Everything from the line containing "auf alle Bestellungen" through the last line of the records must be returned verbatim, and nothing outside that range.

** Opening RECORDS FOR THIS TASK block **

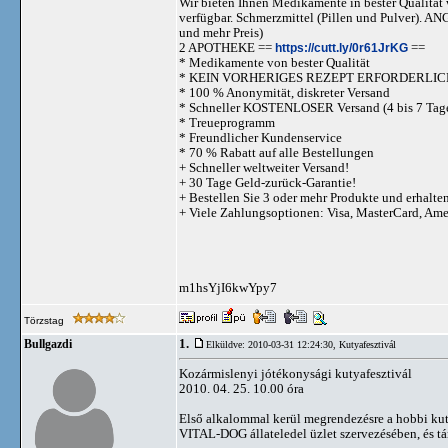
Wir bieten Ihnen Medikamente in bester Qualität w
verfügbar. Schmerzmittel (Pillen und Pulve
und mehr Preis)
2 APOTHEKE ==
https://cutt.ly/0r61JrKG
==
* Medikamente von bester Qualität
* KEIN VORHERIGES REZEPT ERFORDERLIC
* 100 % Anonymität, diskreter Versand
* Schneller KOSTENLOSER Versand (4 bis 7 Tag
* Treueprogramm
* Freundlicher Kundenservice
* 70 % Rabatt auf alle Bestellungen
+ Schneller weltweiter Versand!
+ 30 Tage Geld-zurück-Garantie!
+ Bestellen Sie 3 oder mehr Produkte und erhalte
+ Viele Zahlungsoptionen: Visa, MasterCard, Am
m1hsYjI6kwYpy7
Törzstag
1.
Bullgazdi
Elküldve: 2010-03-31 12:24:30,
Kutyafesztivál
Kozármislenyi jótékonysági kutyafesztivál
2010. 04. 25. 10.00 óra
Első alkalommal kerül megrendezésre a hobbi ku
VITAL-DOG állateledel üzlet szervezésében, és t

** Closing RECORDS FOR THIS TASK block **

### RESPONSE FOR THIS EXERCISE
* 70 % Rabatt auf alle Bestellungen
+ Schneller weltweiter Versand!
+ 30 Tage Geld-zurück-Garantie!
+ Bestellen Sie 3 oder mehr Produkte und erhalte
+ Viele Zahlungsoptionen: Visa, MasterCard, Am
m1hsYjI6kwYpy7
Törzstag
1.
Bullgazdi
Elküldve: 2010-03-31 12:24:30,
Kutyafesztivál
Kozármislenyi jótékonysági kutyafesztivál
2010. 04. 25. 10.00 óra
Első alkalommal kerül megrendezésre a hobbi ku
VITAL-DOG állateledel üzlet szervezésében, és t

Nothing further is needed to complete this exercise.